Object of the Month – March 2020

Knights on the Tiles

Saffron Walden Museum’s Object of the Month for March features a sample of luxury flooring from the late Middle Ages. Decorated tiles of fired clay were hard-wearing, and were an attractive and practical way of embellishing a special building or room. At first, elaborate tiled floors were the preserve of royalty, aristocracy and the great cathedrals and abbeys. The industry seems to have expanded in the fourteenth century as demand spread and decorated tile floors became within the reach of wealthy merchants, landed gentry and local churches.

There were many styles of decorative tile flooring; the tiles in Saffron Walden Museum’s collections illustrate the most popular late medieval technique, inlaid or ‘encaustic’ tiles. Plain slabs of red clay were stamped with a wooden block which had a pattern carved into it, so that the pattern was lightly impressed into the surface of the clay. The sunken pattern was then filled with white clay, trimmed and coated with a lead glaze. When fired in a kiln, the lead glaze made the tile appear red-brown with a yellow pattern.

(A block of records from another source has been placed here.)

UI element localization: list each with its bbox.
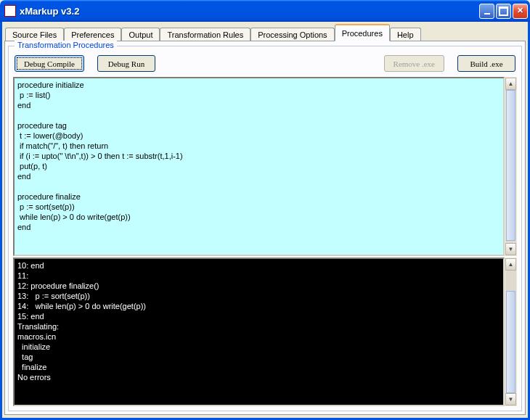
close-button[interactable] xyxy=(513,4,528,19)
debug-compile-button[interactable]: Debug Compile xyxy=(15,55,84,72)
build-exe-button[interactable]: Build .exe xyxy=(457,55,515,72)
tab-help[interactable]: Help xyxy=(390,28,421,41)
scroll-up-icon[interactable]: ▲ xyxy=(505,258,516,271)
tab-procedures[interactable]: Procedures xyxy=(335,24,390,41)
title-bar: xMarkup v3.2 xyxy=(0,0,530,22)
scroll-down-icon[interactable]: ▼ xyxy=(505,393,516,405)
window-title: xMarkup v3.2 xyxy=(20,6,479,17)
output-console[interactable]: 10: end 11: 12: procedure finalize() 13:… xyxy=(13,258,505,406)
group-title: Transformation Procedures xyxy=(15,41,117,49)
tab-transformation-rules[interactable]: Transformation Rules xyxy=(160,28,250,41)
minimize-button[interactable] xyxy=(479,4,494,19)
app-icon xyxy=(4,5,16,17)
debug-run-button[interactable]: Debug Run xyxy=(97,55,155,72)
editor-scrollbar[interactable]: ▲ ▼ xyxy=(505,77,517,256)
tab-output[interactable]: Output xyxy=(121,28,160,41)
maximize-button[interactable] xyxy=(496,4,511,19)
tab-preferences[interactable]: Preferences xyxy=(64,28,121,41)
tab-strip: Source Files Preferences Output Transfor… xyxy=(4,24,526,41)
tab-panel: Transformation Procedures Debug Compile … xyxy=(4,41,526,415)
source-editor[interactable]: procedure initialize p := list() end pro… xyxy=(13,77,505,256)
tab-processing-options[interactable]: Processing Options xyxy=(250,28,334,41)
tab-source-files[interactable]: Source Files xyxy=(5,28,64,41)
procedures-group: Transformation Procedures Debug Compile … xyxy=(8,46,522,411)
scroll-down-icon[interactable]: ▼ xyxy=(505,243,516,255)
scroll-up-icon[interactable]: ▲ xyxy=(505,78,516,90)
button-row: Debug Compile Debug Run Remove .exe Buil… xyxy=(13,55,517,72)
console-scrollbar[interactable]: ▲ ▼ xyxy=(505,258,517,406)
scroll-thumb[interactable] xyxy=(506,90,515,241)
scroll-thumb[interactable] xyxy=(506,291,515,393)
client-area: Source Files Preferences Output Transfor… xyxy=(0,22,530,420)
remove-exe-button: Remove .exe xyxy=(384,55,444,72)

The Museum’s collection includes 19 medieval floor tiles with inlaid design, though some are worn or incomplete. They were acquired in the period 1870-80, from local antiquarians or private collectors as far as we know, however the records made at the time are not as detailed as we would like, with only a vague reference to where some of the tiles came from. Fortunately, archaeologists’ knowledge of the medieval tile industry has increased greatly during the past 150 years thanks to excavations and research, so it is now possible to say where many of the tiles were made, even if we do not know the place where the tiled floor was laid. A recent research visit by Paul Drury FSA, who is an authority on medieval tiles, has provided us with much more information on the Museum’s small collection of medieval tiles. The three tiles featured here have been chosen for display in the Museum during March ,and can be found in a small case on the first floor level of the Great Hall gallery.

1 Tile with castle design, made near Winchester, Hampshire

Impressive tile, of larger than usual size, was made in the Winchester area, possibly from Otterbourne (a village south of the city) where there are records of a tilery providing tiles to Winchester roundabout 1400. The Museum’s register entry states that this tile came from Winchester.

2 Tile made at Chertsey, Surrey

Large tile, made at Chertsey, Surrey around 1250 – 1300. Chertsey was an important tilery producing high-quality picture tiles as well as more ordinary geometric designs like this one. Tiles with geometric designs like 2 and 3 were designed to be laid in groups of four, to create a larger pattern.

3 Tile made at Penn, Buckinghamshire

The village of Penn was the location for a large tile-making industry in the fourteenth century. Penn supplied tiles beyond Buckinghamshire to north-west Essex and south Cambridgeshire; examples of Penn tiles have been recorded at churches in Saffron Walden, the Chesterfords and Little Shelford.

4 Tile with monogram of John Baret, merchant of Bury St Edmunds

Tile displays the monogram (interlinked initials) of a merchant John Baret, who lived in Bury St Edmunds from the 1390s to 1467. The same monogram design was used to decorate the ceiling of his chantry chapel in the church of St Mary, Bury St Edmunds. A similar JB tile was found at Rattlesden in Suffolk and it si possible that our tile came from a site near Saffron Walden. The John Baret tile may also have been made locally, as it belongs to s group of tiles found along the border of north Essex, south Cambridgeshire and south Suffolk.